Sarah, Emily, and Allison have been best friends—a trio—since elementary school: eating lunch together every day; chatting on the phone all night; spending each weekend shopping together; sharing secrets, confidences, triumphs, and tragedies. But then Sarah began a serious relationship with a guy. When Emily started exclusively dating, too, Allison felt left out. "It's like they only want to do things when their boyfriends are busy. I feel so left out," cries Allison. To make matters worse, the junior prom is quickly approaching and Allison doesn't have a date. Hard feelings are brewing. Although Allison longs to tell her friends how hurt she is over their lack of interaction with her lately, she fears her words will be perceived as "sour grapes." But then again, she hurts over her best friends' sudden disinterest.

Meanwhile, things between Emily and Sarah aren't any better. Sarah had planned to visit colleges with Emily and her parents over Spring Break, but she cancelled at the last minute, opting instead to stay in town and not travel away from Jeremy, her boyfriend. Emily, who also has a boyfriend, was naturally hurt. How could Sarah choose to stay home when they'd planned the trip and she was Emily's best friend? "It was supposed to be our 'girlie' trip to San Diego ... the beach ... sightseeing ... shopping ... and she just bombed out on me!" laments Emily.

Ah, love! When you first start dating someone, you want to spend every minute with that person. The problem is that sometimes it's to the exclusion of your compadres. As Emily, Sarah and Allison have shown us, juggling your love life and friendships isn't easy. Moreover, both friendships and relationships can suffer without proper consideration for all parties involved. Many friendships have ended over a boyfriend or girlfriend. Face it—balancing your friendships with your love life is a common dilemma among high schoolers. Hurt feelings, lonely nights, and jealousies seem de rigueur, right?

While one person may say, "Your friends last forever, but guys come and go," another person professes, "C'est l'amour!" In reality, we all want to retain our friendships and keep the love life burning, too.
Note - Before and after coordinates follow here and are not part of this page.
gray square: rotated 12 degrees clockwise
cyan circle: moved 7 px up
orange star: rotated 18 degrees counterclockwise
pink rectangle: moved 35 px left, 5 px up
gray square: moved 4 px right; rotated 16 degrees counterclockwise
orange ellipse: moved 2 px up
So here are some ways to balance both.


50/50 Vision    to top

Instead of looking at your love relationship as an all or nothing prospect, plan on devoting half of your spare time to your friends. For example, go out with Mr. Wonderful on Friday night, and then go to the movies with your friends on Saturday.
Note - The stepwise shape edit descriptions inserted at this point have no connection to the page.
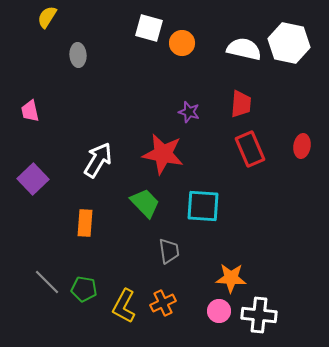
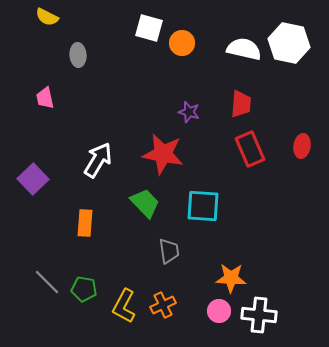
yellow semicircle: rotated 95 degrees counterclockwise
pink trapezoid: moved 15 px right, 13 px up
orange cross: moved 2 px down
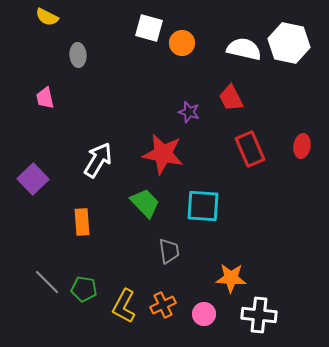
red trapezoid: moved 10 px left, 6 px up; rotated 148 degrees clockwise
orange rectangle: moved 3 px left, 1 px up; rotated 8 degrees counterclockwise
pink circle: moved 15 px left, 3 px down
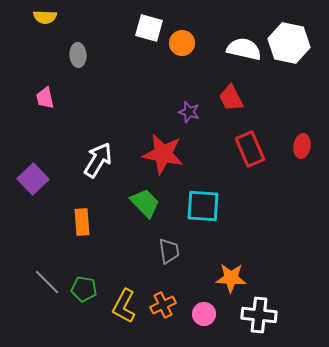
yellow semicircle: moved 2 px left; rotated 25 degrees counterclockwise
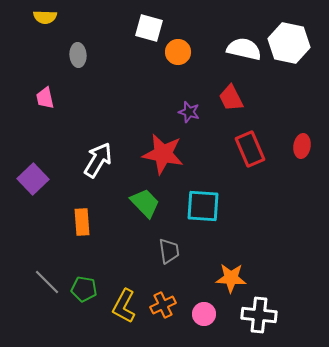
orange circle: moved 4 px left, 9 px down
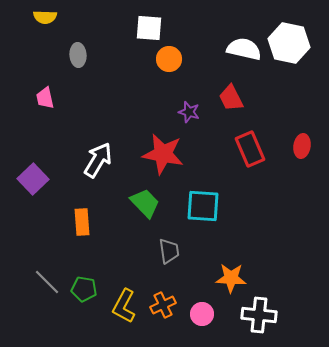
white square: rotated 12 degrees counterclockwise
orange circle: moved 9 px left, 7 px down
pink circle: moved 2 px left
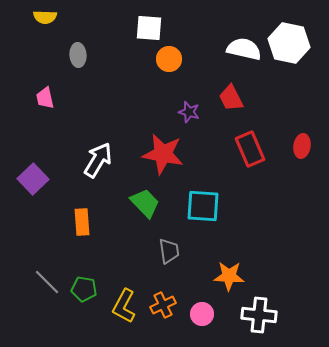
orange star: moved 2 px left, 2 px up
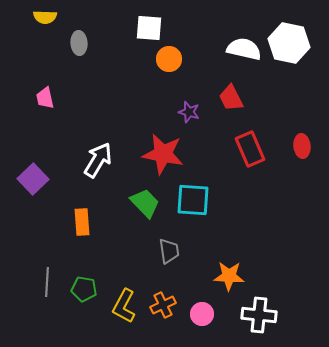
gray ellipse: moved 1 px right, 12 px up
red ellipse: rotated 15 degrees counterclockwise
cyan square: moved 10 px left, 6 px up
gray line: rotated 48 degrees clockwise
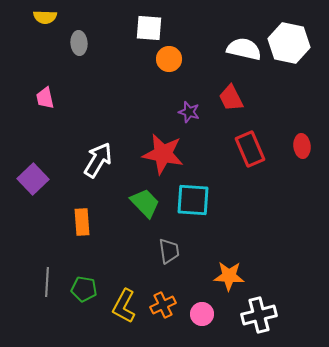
white cross: rotated 20 degrees counterclockwise
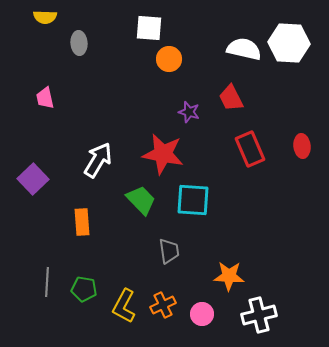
white hexagon: rotated 9 degrees counterclockwise
green trapezoid: moved 4 px left, 3 px up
Three's Company, Too    to top

Plan activities together—all together. Introduce your guy or girl to your friends, and do things in a group. When Kelly, a freshman, wasn't seeing enough of her best friend, Kim, after Kim got a boyfriend, she took the first step and invited the duo out to pizza with a group. Kelly and Kim got to hang out like old times, but Kim still got to hold hands with her beau. By all means, you can go out on your private dates, but consider activities that will bring together your friends and your love interest, too.


Relationship Rules    to top

Want to plan a group activity to introduce your steady to your friends? Some good choices include playing miniature golf, busting out the barbecue at a park or lake, going "en masse" to a concert, or attending a school athletic event.
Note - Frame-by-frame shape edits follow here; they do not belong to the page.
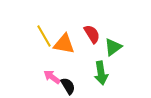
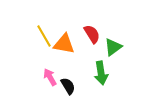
pink arrow: moved 2 px left; rotated 24 degrees clockwise
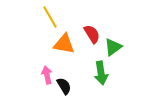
yellow line: moved 6 px right, 19 px up
pink arrow: moved 3 px left, 2 px up; rotated 18 degrees clockwise
black semicircle: moved 4 px left
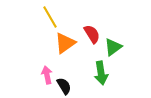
orange triangle: moved 1 px right, 1 px up; rotated 45 degrees counterclockwise
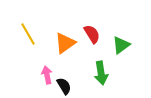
yellow line: moved 22 px left, 17 px down
green triangle: moved 8 px right, 2 px up
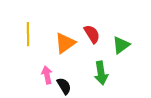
yellow line: rotated 30 degrees clockwise
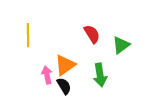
yellow line: moved 1 px down
orange triangle: moved 22 px down
green arrow: moved 1 px left, 2 px down
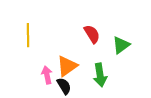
orange triangle: moved 2 px right, 1 px down
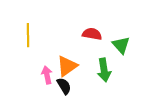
red semicircle: rotated 48 degrees counterclockwise
green triangle: rotated 36 degrees counterclockwise
green arrow: moved 4 px right, 5 px up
It's the Little Things    to top

"When I'm going out with a guy and spending a lot of time with him," says one sophomore girl, "I make sure to call my girlfriends all the time!" Just keeping in contact can be a powerful tool in keeping your friendships alive when you're otherwise preoccupied with your sweetheart. Take time to make a quick phone call or to stop by and say "hi." Eat lunch with your friends and save contact with your honey until after classes end. These little things let your friends know you haven't forgotten them, yet still allow plenty of time for serious affection.

In the end, you love all your amigos and your amours, right? So, ultimately, it benefits you to nurture both. Perhaps the best advice comes from a teen that had this to say about the whole matter: "When you are in a relationship with anyone—boyfriend, girlfriend, friends, whoever—they should understand that there are things happening on both sides of the wall." As for Sarah, Emily, and Allison, well, they opted to make more time for their friendships with each other instead of devoting all their time to boyfriends. They were last seen making instant pudding together and having a sleepover, complete with make-up applications, pillow fights, and girl talk.

NOTE: Emily, Allison, and Sarah are pseudonyms.